What: Altman characterized Anthropic's Super Bowl advertisements as "clearly dishonest" in their depiction of how OpenAI will implement ChatGPT advertising, emphasizing that OpenAI's principles explicitly prohibit placing ads within the LLM response stream. The interview coincided with OpenAI's launch of GPT-5.3-Codex, a coding model featuring mid-turn interaction capabilities enabling users to provide feedback during execution of multi-hour tasks. Altman defended OpenAI's advertising-supported free tier as enabling broader accessibility compared to Anthropic's premium-only model, noting that more Texans use ChatGPT for free than total people use Claude in the United States.

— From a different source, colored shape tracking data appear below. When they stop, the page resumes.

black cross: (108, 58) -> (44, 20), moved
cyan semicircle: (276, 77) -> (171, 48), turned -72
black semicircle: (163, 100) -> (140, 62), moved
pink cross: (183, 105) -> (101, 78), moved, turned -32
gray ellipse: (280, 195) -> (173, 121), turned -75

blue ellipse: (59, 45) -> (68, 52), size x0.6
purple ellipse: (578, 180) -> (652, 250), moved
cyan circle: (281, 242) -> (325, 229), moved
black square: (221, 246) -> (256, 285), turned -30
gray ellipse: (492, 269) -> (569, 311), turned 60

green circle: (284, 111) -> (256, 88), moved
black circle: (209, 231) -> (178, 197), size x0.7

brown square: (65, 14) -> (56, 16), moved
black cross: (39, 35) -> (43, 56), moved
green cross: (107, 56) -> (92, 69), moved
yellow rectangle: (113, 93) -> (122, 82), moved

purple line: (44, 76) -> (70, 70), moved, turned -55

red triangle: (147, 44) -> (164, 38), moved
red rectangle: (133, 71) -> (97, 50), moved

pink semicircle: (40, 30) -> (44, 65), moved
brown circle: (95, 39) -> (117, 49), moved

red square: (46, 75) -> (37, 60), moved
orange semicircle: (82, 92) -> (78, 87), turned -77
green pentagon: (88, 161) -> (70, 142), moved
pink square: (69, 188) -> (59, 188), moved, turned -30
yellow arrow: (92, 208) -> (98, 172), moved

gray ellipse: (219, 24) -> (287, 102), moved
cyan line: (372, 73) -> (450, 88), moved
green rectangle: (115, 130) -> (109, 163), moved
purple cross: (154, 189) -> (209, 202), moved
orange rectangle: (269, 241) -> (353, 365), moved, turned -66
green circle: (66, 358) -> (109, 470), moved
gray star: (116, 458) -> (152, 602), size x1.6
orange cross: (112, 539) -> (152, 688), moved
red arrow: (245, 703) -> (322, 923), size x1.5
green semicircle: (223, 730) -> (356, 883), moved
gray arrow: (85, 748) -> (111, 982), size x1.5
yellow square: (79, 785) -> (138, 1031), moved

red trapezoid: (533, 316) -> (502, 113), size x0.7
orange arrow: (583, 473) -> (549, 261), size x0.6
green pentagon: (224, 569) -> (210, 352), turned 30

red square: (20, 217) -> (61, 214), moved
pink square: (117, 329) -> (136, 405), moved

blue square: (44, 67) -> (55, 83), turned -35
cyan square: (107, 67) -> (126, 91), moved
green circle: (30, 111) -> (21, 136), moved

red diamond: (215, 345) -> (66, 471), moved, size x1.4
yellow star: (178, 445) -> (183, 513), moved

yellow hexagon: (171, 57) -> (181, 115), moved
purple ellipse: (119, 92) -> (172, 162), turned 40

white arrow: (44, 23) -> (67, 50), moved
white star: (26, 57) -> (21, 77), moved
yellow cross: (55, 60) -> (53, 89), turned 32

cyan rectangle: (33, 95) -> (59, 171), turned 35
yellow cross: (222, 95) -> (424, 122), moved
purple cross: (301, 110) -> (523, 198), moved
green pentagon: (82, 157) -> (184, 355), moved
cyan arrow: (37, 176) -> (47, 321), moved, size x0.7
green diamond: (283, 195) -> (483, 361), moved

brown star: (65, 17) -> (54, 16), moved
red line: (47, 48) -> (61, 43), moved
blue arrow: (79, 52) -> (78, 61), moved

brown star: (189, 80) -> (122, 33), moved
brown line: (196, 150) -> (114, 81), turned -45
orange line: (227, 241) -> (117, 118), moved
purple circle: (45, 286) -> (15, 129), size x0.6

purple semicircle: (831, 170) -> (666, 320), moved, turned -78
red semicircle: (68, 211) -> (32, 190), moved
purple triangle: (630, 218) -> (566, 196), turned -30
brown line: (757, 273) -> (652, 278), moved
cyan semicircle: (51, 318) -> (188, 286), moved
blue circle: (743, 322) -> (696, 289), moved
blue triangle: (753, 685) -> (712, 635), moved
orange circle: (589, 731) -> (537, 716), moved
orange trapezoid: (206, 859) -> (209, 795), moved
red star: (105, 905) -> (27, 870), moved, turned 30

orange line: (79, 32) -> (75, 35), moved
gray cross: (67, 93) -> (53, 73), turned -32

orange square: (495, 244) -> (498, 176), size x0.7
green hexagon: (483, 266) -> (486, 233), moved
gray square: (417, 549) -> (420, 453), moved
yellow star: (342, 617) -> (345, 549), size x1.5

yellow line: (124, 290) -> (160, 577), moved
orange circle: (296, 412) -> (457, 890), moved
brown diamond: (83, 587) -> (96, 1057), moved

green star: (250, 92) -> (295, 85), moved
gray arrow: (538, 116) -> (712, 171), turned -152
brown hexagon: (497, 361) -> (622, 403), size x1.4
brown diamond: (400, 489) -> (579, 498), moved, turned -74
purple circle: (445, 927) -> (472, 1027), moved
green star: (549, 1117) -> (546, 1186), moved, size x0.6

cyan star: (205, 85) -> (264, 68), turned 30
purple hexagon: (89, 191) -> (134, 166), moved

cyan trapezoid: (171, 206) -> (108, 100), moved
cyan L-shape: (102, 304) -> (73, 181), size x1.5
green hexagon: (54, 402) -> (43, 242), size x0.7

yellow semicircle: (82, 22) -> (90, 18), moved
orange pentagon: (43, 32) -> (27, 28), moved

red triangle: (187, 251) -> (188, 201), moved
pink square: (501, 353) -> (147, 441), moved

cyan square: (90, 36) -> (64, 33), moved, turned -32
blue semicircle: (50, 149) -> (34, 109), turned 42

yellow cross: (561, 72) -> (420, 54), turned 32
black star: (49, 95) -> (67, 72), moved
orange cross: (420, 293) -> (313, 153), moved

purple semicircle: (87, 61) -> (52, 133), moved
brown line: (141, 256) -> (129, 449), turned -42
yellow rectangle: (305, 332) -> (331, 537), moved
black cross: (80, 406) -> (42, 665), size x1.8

When: The interview aired on February 5, 2026, one day after Anthropic's announcement that Claude would remain advertisement-free and three weeks after OpenAI confirmed plans to test advertising within ChatGPT. The GPT-5.3-Codex launch occurred the same day, with the Super Bowl commercials scheduled to air on February 8.
Where: The conversation took place during a live broadcast of TBPN, a tech talk show streaming on X and YouTube from 11 AM to 2 PM Pacific Time. The program recently featured other technology executives including Mark Zuckerberg and Satya Nadella. OpenAI's advertising test will initially appear in ChatGPT's free and Go subscription tiers, while Pro, Business, and Enterprise subscriptions will remain ad-free.
Why: The confrontation reflects fundamental strategic differences between artificial intelligence platforms pursuing divergent business models and market positioning. OpenAI emphasizes accessibility through advertising-supported free tiers alongside paid subscriptions, while Anthropic positions Claude as a premium product without advertising across all tiers. The debate carries significant implications for marketers as conversational AI platforms establish monetization approaches that will shape how brands reach audiences through AI-mediated interactions. OpenAI faces financial pressure to reach roughly $200 billion in revenue by 2030, making advertising diversification strategically necessary beyond subscription revenue alone.